Tuesday, January 25, 2011

"Could Plunge Rural Areas into a Freefall of Land Prices..."

source: Iowa State [pdf]
2010 Farmland Value Survey (Iowa State University)

For the farmland price junkies who frequent this site, Dr. Michael Duffy's updated 2010 report on Iowa farmland prices out of Iowa State contains graphs, charts, and numbers to drooool over. [pdf] According to the report, though land coming up for sale is scarce, investors represented 25 percent of the sales in Iowa last year.

Speaking about one of my favorite subjects, the cost of production, which appears to be ever more volatile, here's Duffy:
The estimated costs for producing an acre of corn and soybeans have risen over 40 percent since 2006. The estimated costs are up 16 percent since 2008 but they are down 7 percent since 2009. The volatility in prices and costs leads to tremendous uncertainty and volatility in the land market.
Reasons he gives for rising values of farmland include:
  • scarcity of land coming up for sale
  • farm sizes trending larger
  • low interest rates
Factors to watch for price determination of farmland include:
  • amount of debt incurred
  • government policies, especially energy policies
  • input costs
  • government monetary policies as they relate to inflation and interest rates
  • commodity prices
  • weather related problems
All in all, the report shows us that farmland prices are literally going up through the roof, especially farmland capable of high yield corn and soybean crops which is largely policy-induced farmland pricing.

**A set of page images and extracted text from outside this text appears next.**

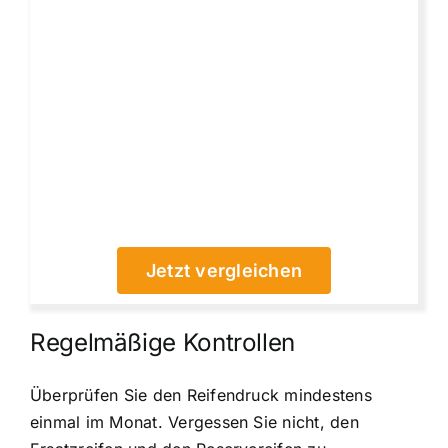
Jetzt vergleichen
Regelmäßige Kontrollen
Überprüfen Sie den Reifendruck mindestens
einmal im Monat. Vergessen Sie nicht, den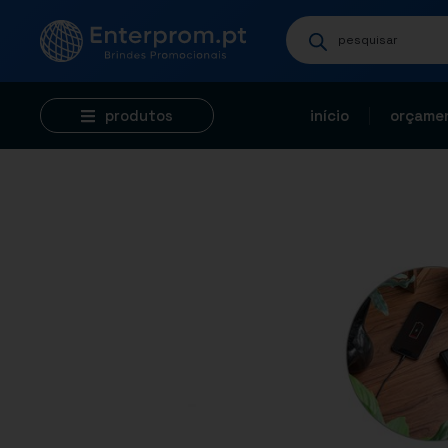
produtos
início
orçamen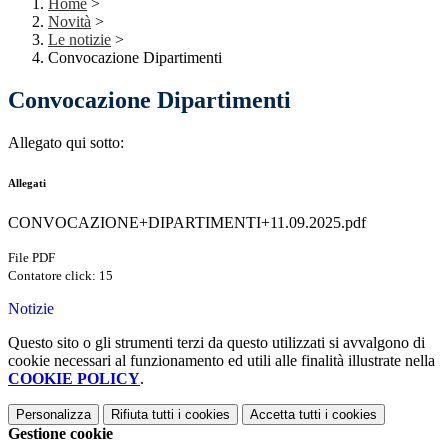
Home
>
Novità
>
Le notizie
>
Convocazione Dipartimenti
Convocazione Dipartimenti
Allegato qui sotto:
Allegati
CONVOCAZIONE+DIPARTIMENTI+11.09.2025.pdf
File PDF
Contatore click: 15
Notizie
Questo sito o gli strumenti terzi da questo utilizzati si avvalgono di
cookie necessari al funzionamento ed utili alle finalità illustrate nella
COOKIE POLICY
.
Personalizza
Rifiuta tutti
i cookies
Accetta tutti
i cookies
Gestione cookie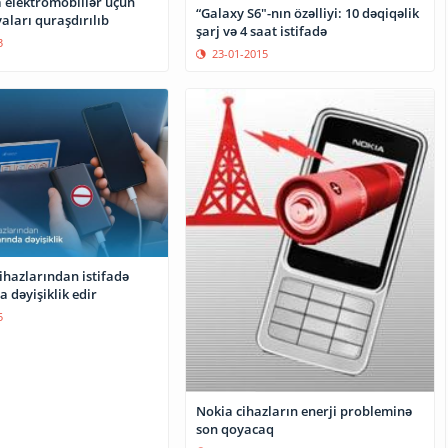
elektromobillər üçün
“Galaxy S6"-nın özəlliyi: 10 dəqiqəlik
yaları quraşdırılıb
şarj və 4 saat istifadə
3
23-01-2015
ihazlarından istifadə
 dəyişiklik edir
5
Nokia cihazların enerji probleminə
son qoyacaq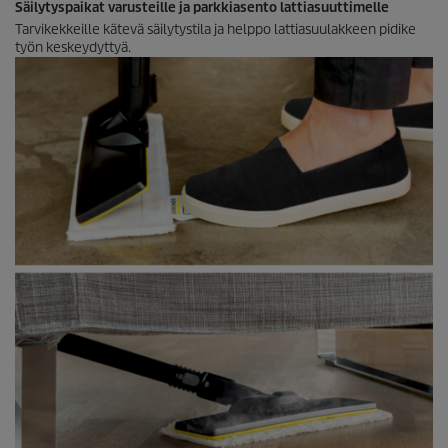
Säilytyspaikat varusteille ja parkkiasento lattiasuuttimelle
Tarvikekkeille kätevä säilytystila ja helppo lattiasuulakkeen pidike
työn keskeydyttyä.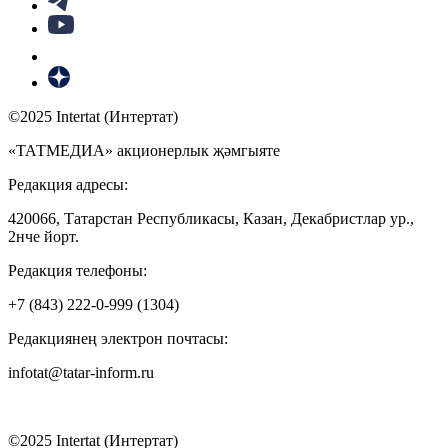
©2025 Intertat (Интертат)
«ТАТМЕДИА» акционерлык җәмгыяте
Редакция адресы:
420066, Татарстан Республикасы, Казан, Декабристлар ур.,
2нче йорт.
Редакция телефоны:
+7 (843) 222-0-999 (1304)
Редакциянең электрон почтасы:
infotat@tatar-inform.ru
©2025 Intertat (Интертат)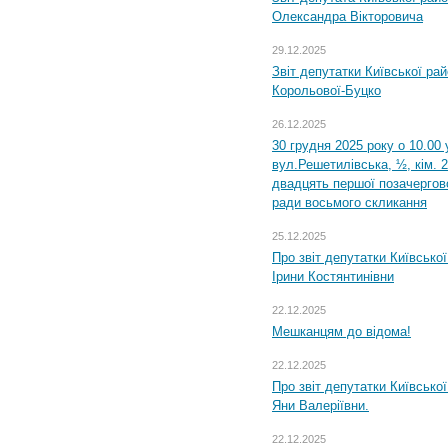
Олександра Вікторовича
29.12.2025
Звіт депутатки Київської ра
Корольової-Буцко
26.12.2025
30 грудня 2025 року о 10.00 
вул.Решетилівська, ½, кім. 
двадцять першої позачергово
ради восьмого скликання
25.12.2025
Про звіт депутатки Київсько
Ірини Костянтинівни
22.12.2025
Мешканцям до відома!
22.12.2025
Про звіт депутатки Київсько
Яни Валеріївни.
22.12.2025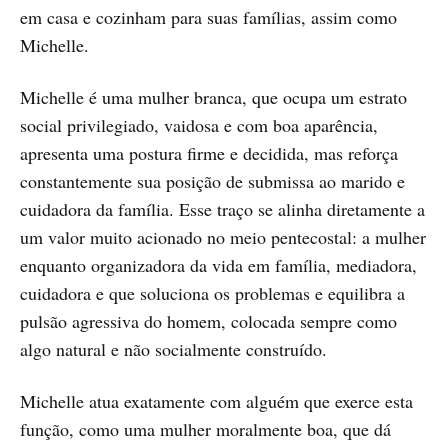
em casa e cozinham para suas famílias, assim como
Michelle.
Michelle é uma mulher branca, que ocupa um estrato
social privilegiado, vaidosa e com boa aparência,
apresenta uma postura firme e decidida, mas reforça
constantemente sua posição de submissa ao marido e
cuidadora da família. Esse traço se alinha diretamente a
um valor muito acionado no meio pentecostal: a mulher
enquanto organizadora da vida em família, mediadora,
cuidadora e que soluciona os problemas e equilibra a
pulsão agressiva do homem, colocada sempre como
algo natural e não socialmente construído.
Michelle atua exatamente com alguém que exerce esta
função, como uma mulher moralmente boa, que dá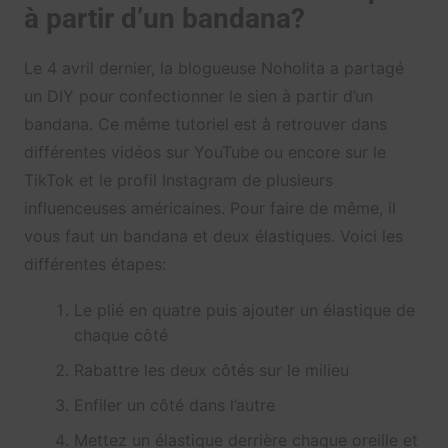
à partir d’un bandana?
Le 4 avril dernier, la blogueuse Noholita a partagé
un DIY pour confectionner le sien à partir d’un
bandana. Ce même tutoriel est à retrouver dans
différentes vidéos sur YouTube ou encore sur le
TikTok et le profil Instagram de plusieurs
influenceuses américaines. Pour faire de même, il
vous faut un bandana et deux élastiques. Voici les
différentes étapes:
Le plié en quatre puis ajouter un élastique de
chaque côté
Rabattre les deux côtés sur le milieu
Enfiler un côté dans l’autre
Mettez un élastique derrière chaque oreille et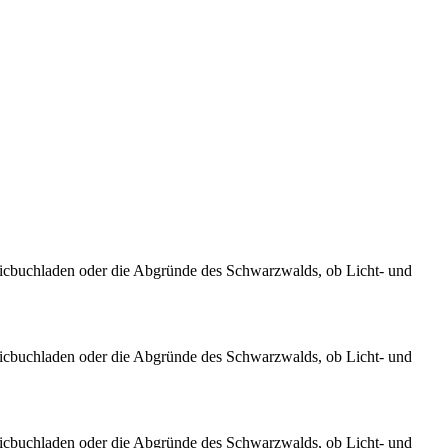
micbuchladen oder die Abgründe des Schwarzwalds, ob Licht- und
micbuchladen oder die Abgründe des Schwarzwalds, ob Licht- und
micbuchladen oder die Abgründe des Schwarzwalds, ob Licht- und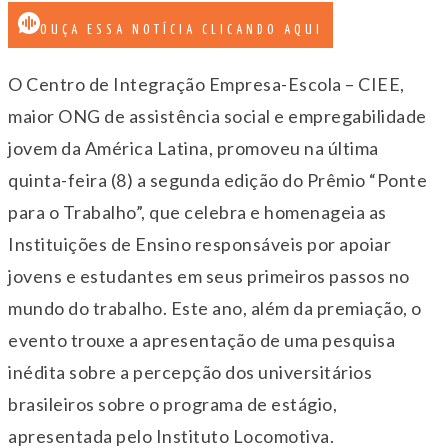
OUÇA ESSA NOTÍCIA CLICANDO AQUI
O Centro de Integração Empresa-Escola – CIEE,
maior ONG de assistência social e empregabilidade
jovem da América Latina, promoveu na última
quinta-feira (8) a segunda edição do Prêmio “Ponte
para o Trabalho”, que celebra e homenageia as
Instituições de Ensino responsáveis por apoiar
jovens e estudantes em seus primeiros passos no
mundo do trabalho. Este ano, além da premiação, o
evento trouxe a apresentação de uma pesquisa
inédita sobre a percepção dos universitários
brasileiros sobre o programa de estágio,
apresentada pelo Instituto Locomotiva.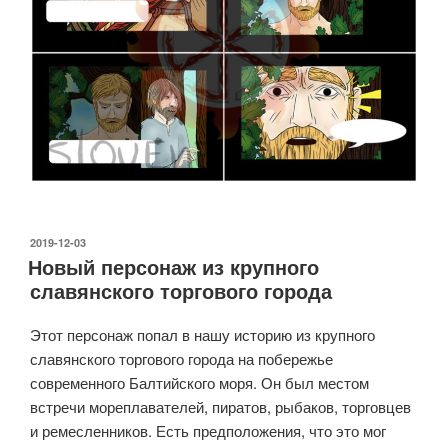
ОПУБЛИКОВАНО
2019-12-03
Новый персонаж из крупного
славянского торгового города
Этот персонаж попал в нашу историю из крупного
славянского торгового города на побережье
современного Балтийского моря. Он был местом
встречи мореплавателей, пиратов, рыбаков, торговцев
и ремесленников. Есть предположения, что это мог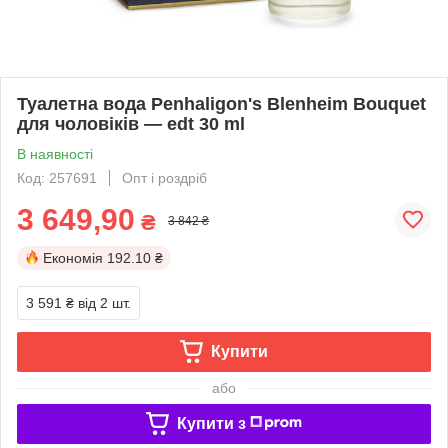
Туалетна вода Penhaligon's Blenheim Bouquet
для чоловіків — edt 30 ml
В наявності
Код: 257691
Опт і роздріб
3 649,90
₴
3 842 ₴
Економія
192.10 ₴
3 591 ₴
від 2 шт.
Купити
або
Купити з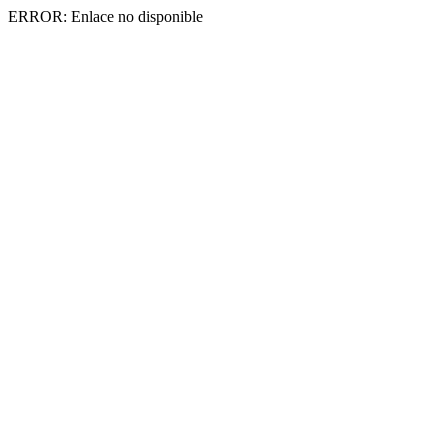
ERROR: Enlace no disponible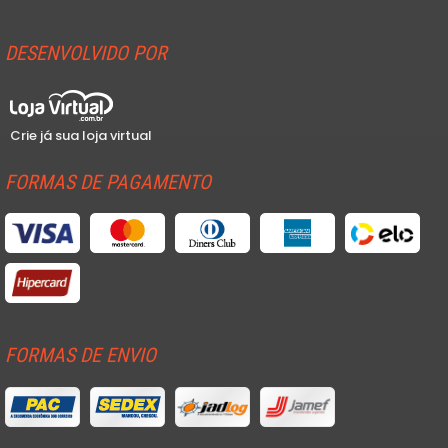
DESENVOLVIDO POR
Crie já sua loja virtual
FORMAS DE PAGAMENTO
FORMAS DE ENVIO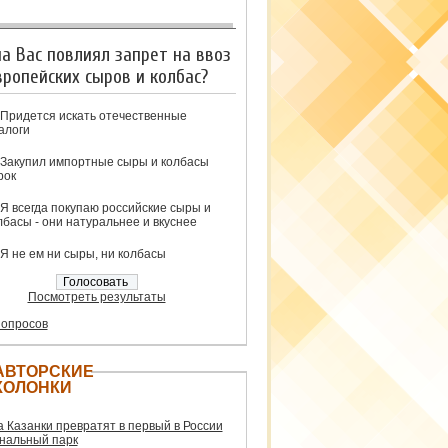
на Вас повлиял запрет на ввоз
вропейских сыров и колбас?
Придется искать отечественные
алоги
Закупил импортные сыры и колбасы
рок
Я всегда покупаю российские сыры и
лбасы - они натуральнее и вкуснее
Я не ем ни сыры, ни колбасы
Посмотреть результаты
 опросов
АВТОРСКИЕ
КОЛОНКИ
а Казанки превратят в первый в России
нальный парк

The above graphic shows Land Values by Iowa crop reporting districts as reported by ISU for 2010. Estimates of average dollar value per acre for high, medium, and low grade farmland on Nov. 1, 2010 by Iowa Crop Reporting District; and the Crop Reporting District average and the average percentage change from Nov 1, 2009. The estimates are based on a survey conducted by Iowa State University Extension.
source: Iowa State [pdf]

In their article, "New York Times attacks farm programs for all the wrong reasons" [pdf], University of Tennessee Ag economist researchers, Daryll Ray and Harwood Schaffer, included the strongest language that I've seen to date concerning the bubbling of farmland prices as related to government policy:
But AMTA/direct payments have affected the cost of production. As a guaranteed flow of cash, they have been incorporated into land rental rates and ultimately in the price of land. As a result, farmers have seen an increase in the cost of production directly attributable to the payments. At this point the payments are so integrated into the asset base/production system, that their abrupt removal coupled with a sudden future decline in crop prices could plunge rural areas into a freefall of land prices not seen since the 1980s. As a result there is strong resistance in the farm sector to any talk of reducing/redirecting/eliminating direct payments.
More and more, some notable voices seem to be saying "this can only end badly". One glance at the graph at the top of this article sets off alarm bells. A "bad ending" is easy to imagine for not only farmland prices, but also for the controversial Ag policies we've adopted this past decade which were put in place to raise low commodity prices resulting from grain commodity overproduction. Those policies have since caused some remarkably undesirable and unintended consequences.